Sauvetage à l'hélicoptère (20 janvier 2008)

 
 

 

Au réveil, dans le ciel encore sombre scintillent les dernières étoiles : les nuages ont disparu, la neige éclaircit le sommet des montagnes que l'on devine par la fenêtre de la chambre douillette. Le temps est magnifique et personne ne traîne au lit tandis que Rose et Pierre, premiers levés, s'activent à préparer le petit déjeuner pour la communauté au son d'une vieille cassette d'Hugues Aufray et de chants basques traditionnels. A part Michèle, qui a compté les heures aux battements de la cloche de l'église toute proche, tout le monde a bien dormi et nous sommes bientôt d'attaque pour une bonne journée de marche. Nous sommes loin de nous imaginer comment elle va se terminer.

Richard avait annoncé à qui voulait l'entendre qu'il n'était pas en état, ne chausserait pas les raquettes, et ne pourrait marcher que sur le plat : il ne venait que pour être avec nous. C'est qu'il souffre par intermittence de sciatique, et qu'en plus, après avoir fait la Rhune en un temps record un matin après Noël, avec une descente en courant, il a glissé sur son balcon, fait un grand écart douloureux suivi d'une chute malencontreuse qui lui a fortement endolori la partie charnue de son corps.
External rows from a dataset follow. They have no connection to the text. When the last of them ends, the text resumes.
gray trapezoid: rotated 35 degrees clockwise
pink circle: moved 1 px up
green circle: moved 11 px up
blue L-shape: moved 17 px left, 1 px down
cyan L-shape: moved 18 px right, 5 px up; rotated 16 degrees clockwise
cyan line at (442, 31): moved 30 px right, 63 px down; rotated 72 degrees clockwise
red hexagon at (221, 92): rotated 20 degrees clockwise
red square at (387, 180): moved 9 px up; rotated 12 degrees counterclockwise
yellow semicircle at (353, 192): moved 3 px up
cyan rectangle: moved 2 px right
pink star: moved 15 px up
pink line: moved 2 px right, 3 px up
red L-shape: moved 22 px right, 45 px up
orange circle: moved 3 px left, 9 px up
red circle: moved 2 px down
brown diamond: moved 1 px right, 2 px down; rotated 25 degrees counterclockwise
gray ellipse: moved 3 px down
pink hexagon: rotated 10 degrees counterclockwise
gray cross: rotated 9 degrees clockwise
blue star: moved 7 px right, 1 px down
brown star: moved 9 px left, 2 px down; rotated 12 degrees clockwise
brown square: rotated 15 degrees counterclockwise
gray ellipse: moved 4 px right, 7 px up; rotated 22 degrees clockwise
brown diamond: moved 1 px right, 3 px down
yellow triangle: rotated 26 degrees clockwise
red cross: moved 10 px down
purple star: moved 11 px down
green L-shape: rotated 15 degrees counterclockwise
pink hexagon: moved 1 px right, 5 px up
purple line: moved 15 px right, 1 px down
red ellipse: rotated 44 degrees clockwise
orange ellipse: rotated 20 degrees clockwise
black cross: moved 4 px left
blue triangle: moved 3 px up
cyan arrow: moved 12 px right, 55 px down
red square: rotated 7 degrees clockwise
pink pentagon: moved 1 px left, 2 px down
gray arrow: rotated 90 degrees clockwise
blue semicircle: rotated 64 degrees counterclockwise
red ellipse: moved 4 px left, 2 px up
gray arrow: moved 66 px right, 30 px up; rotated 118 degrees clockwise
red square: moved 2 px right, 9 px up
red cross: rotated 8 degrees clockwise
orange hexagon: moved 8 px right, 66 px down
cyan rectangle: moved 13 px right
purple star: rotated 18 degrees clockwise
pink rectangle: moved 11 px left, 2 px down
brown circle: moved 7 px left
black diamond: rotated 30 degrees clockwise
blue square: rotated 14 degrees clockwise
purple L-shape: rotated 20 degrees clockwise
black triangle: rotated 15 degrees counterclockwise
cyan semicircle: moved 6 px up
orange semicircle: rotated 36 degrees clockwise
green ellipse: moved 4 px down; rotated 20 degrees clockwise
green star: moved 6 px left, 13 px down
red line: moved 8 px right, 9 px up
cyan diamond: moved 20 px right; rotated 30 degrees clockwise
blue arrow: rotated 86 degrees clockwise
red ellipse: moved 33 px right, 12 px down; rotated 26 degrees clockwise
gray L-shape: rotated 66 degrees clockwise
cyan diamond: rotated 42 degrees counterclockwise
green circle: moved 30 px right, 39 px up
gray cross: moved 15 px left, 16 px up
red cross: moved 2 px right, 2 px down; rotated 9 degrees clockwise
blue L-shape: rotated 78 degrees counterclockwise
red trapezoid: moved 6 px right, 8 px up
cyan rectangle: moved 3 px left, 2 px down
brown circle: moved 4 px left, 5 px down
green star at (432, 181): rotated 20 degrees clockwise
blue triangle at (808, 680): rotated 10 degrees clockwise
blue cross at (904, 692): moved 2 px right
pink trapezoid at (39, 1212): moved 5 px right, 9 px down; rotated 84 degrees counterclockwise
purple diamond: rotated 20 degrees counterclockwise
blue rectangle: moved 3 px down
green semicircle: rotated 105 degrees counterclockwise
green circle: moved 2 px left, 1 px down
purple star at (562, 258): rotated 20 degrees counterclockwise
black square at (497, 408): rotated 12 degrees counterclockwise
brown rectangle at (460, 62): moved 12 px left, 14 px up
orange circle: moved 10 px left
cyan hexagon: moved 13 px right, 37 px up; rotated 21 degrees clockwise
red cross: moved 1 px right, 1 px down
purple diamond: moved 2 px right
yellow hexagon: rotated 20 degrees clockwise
Mais l'effet groupe a joué une fois de plus, et il s'est retrouvé samedi comme de coutume en tête de file, sans plus sentir qu'une douleur sourde.

Pierre a donc pensé (sans le lui dire, bien sûr) qu'il s'écoutait un peu et n'était pas si souffrant qu'il le laissait entendre. En accord avec Rose, il a décidé de nous faire découvrir une partie du cirque que nous n'avions pas encore explorée, une balade sur des crêtes sans grande difficulté, disait-il, avec juste une petite montée pour y parvenir et une descente dans la forêt pour rejoindre la deuxième voiture à l'arrivée, qui nous évitera une marche ennuyeuse sur la route à la fin. Ils y étaient allés tous deux l'été précédent et nous parlaient de la vue magnifique qui s'y déployait, avec le pic du Midi d'Ossau tout proche, jailli d'une vallée voisine.

 

D'ordinaire, lorsque nous connaissons mal un endroit, nous prenons la carte et celui qui a l'initiative de la balade montre aux autres où elle se situe, le dénivelé, la longueur estimée en nombre d'heures de marche, la qualité du terrain (forêt, prairie, roche) : c'est ce que nous avions fait l'été dernier en Aragon où Max et Richard examinaient les balades possibles et nous les proposaient, sachant qu'Elisabeth marchait à un rythme très lent, manquait d'entraînement, et ne pourrait pas faire l'intégralité du trajet. Là, aucune carte, aucun contrôle par la communauté, Max n'a pas cherché à s'assurer que Michèle pourrait suivre le groupe, alors qu'elle est de santé très fragile, prend beaucoup de médicaments (une valise ! dit-il) et manque d'entraînement, Richard n'a pas regardé non plus si cela dépasserait ses capacités de l'heure présente, et les autres (dont je suis) ont suivi, comme d'habitude, sans poser de question et en faisant confiance. Richard et Pierre avaient regardé la météo pendant la semaine précédente, mais aucun des deux, à ma connaissance, ne s'est enquis des conditions d'enneigement (Rose et Pierre savaient juste que la neige ne descendait pas jusqu'à Lescun).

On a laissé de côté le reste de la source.